Study objectives: To evaluate the safety and tolerability of infliximab in the treatment of active pulmonary sarcoidosis, and to provide an initial assessment of the efficacy of infliximab in the treatment of active pulmonary sarcoidosis.
Design: Double-blind, randomized, placebo-controlled phase II study.
Patients: Active Radiographic Stage II, III, and IV active pulmonary sarcoidosis despite corticosteroids or previous intolerance to corticosteroids.
Intervention: Infliximab 5mg/kg (group I) or placebo (group II) at weeks 0 and 2 and open-label infliximab 5mg/kg for all subjects at weeks 6 and 14.

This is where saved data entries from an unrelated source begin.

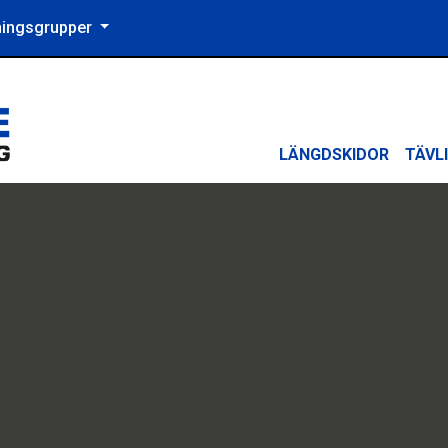
äningsgrupper
LÄNGDSKIDOR
TÄVL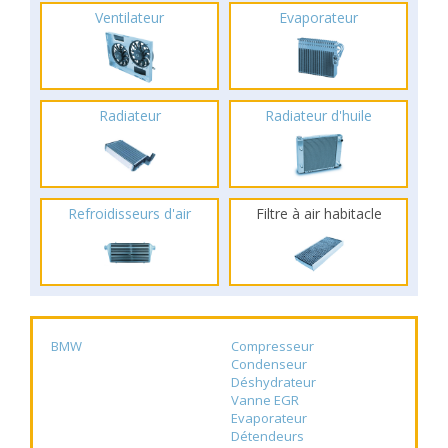
Ventilateur
Evaporateur
Radiateur
Radiateur d'huile
Refroidisseurs d'air
Filtre à air habitacle
BMW
Compresseur
Condenseur
Déshydrateur
Vanne EGR
Evaporateur
Détendeurs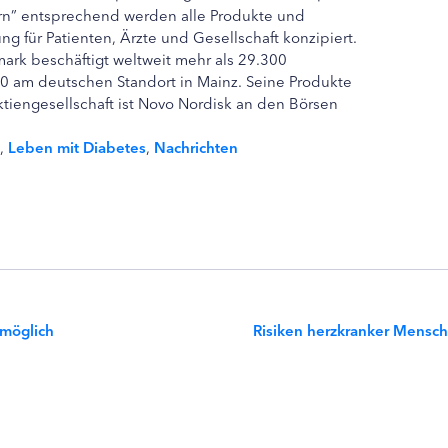
rn” entsprechend werden alle Produkte und
ng für Patienten, Ärzte und Gesellschaft konzipiert.
rk beschäftigt weltweit mehr als 29.300
00 am deutschen Standort in Mainz. Seine Produkte
tiengesellschaft ist Novo Nordisk an den Börsen
,
Leben mit Diabetes
,
Nachrichten
 möglich
Risiken herzkranker Mensche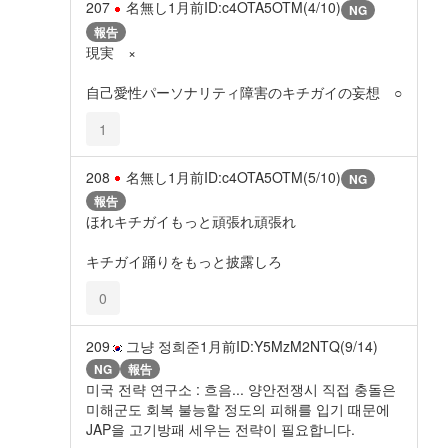
207
名無し
1月前
ID:c4OTA5OTM(4/10)
NG
報告
現実 ×
自己愛性パーソナリティ障害のキチガイの妄想 ○
1
208
名無し
1月前
ID:c4OTA5OTM(5/10)
NG
報告
ほれキチガイもっと頑張れ頑張れ
キチガイ踊りをもっと披露しろ
0
209
그냥 정희준
1月前
ID:Y5MzM2NTQ(9/14)
NG
報告
미국 전략 연구소 : 흐음... 양안전쟁시 직접 충돌은
미해군도 회복 불능할 정도의 피해를 입기 때문에
JAP을 고기방패 세우는 전략이 필요합니다.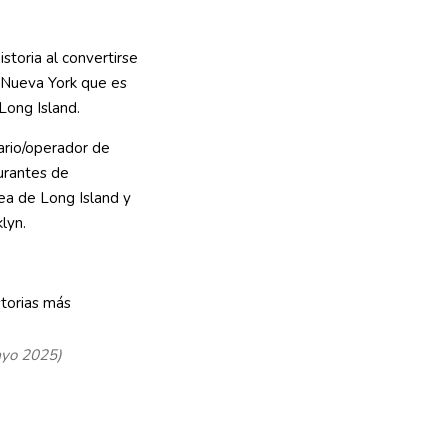
storia al convertirse
e Nueva York que es
Long Island.
ario/operador de
urantes de
rea de Long Island y
lyn.
ayo 2025)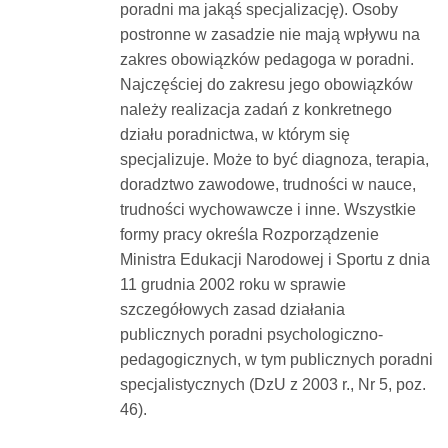
poradni ma jakąś specjalizację). Osoby
postronne w zasadzie nie mają wpływu na
zakres obowiązków pedagoga w poradni.
Najczęściej do zakresu jego obowiązków
należy realizacja zadań z konkretnego
działu poradnictwa, w którym się
specjalizuje. Może to być diagnoza, terapia,
doradztwo zawodowe, trudności w nauce,
trudności wychowawcze i inne. Wszystkie
formy pracy określa Rozporządzenie
Ministra Edukacji Narodowej i Sportu z dnia
11 grudnia 2002 roku w sprawie
szczegółowych zasad działania
publicznych poradni psychologiczno-
pedagogicznych, w tym publicznych poradni
specjalistycznych (DzU z 2003 r., Nr 5, poz.
46).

Measurements: Pulmonary function, chest radiographs, dyspnea stage, SF-36.
Results: Mean vital capacity (VC) at wk 0 was 2.47 +/- 0.2 (group I) and 2.37 +/- 0.31 (group II). At 6 weeks the mean +/- SD relative change in VC compared to baseline was 15.22 +/- 9.91% for group I (n=13) and 8.39 +/- 3.33% for group II (n=6) (p=0.65). Four patients had serious adverse events, including decreased WBC and elevated CPK (1 patient), pneumonia (1 patient), cellulitis, acute renal failure, pulmonary embolus and death (1 patient), and visual field defect (1 patient).
Conclusions: Infliximab may improve VC in patients with active PS resistant to steroids. Larger scale, longer term studies will be needed to assess both safety and efficacy.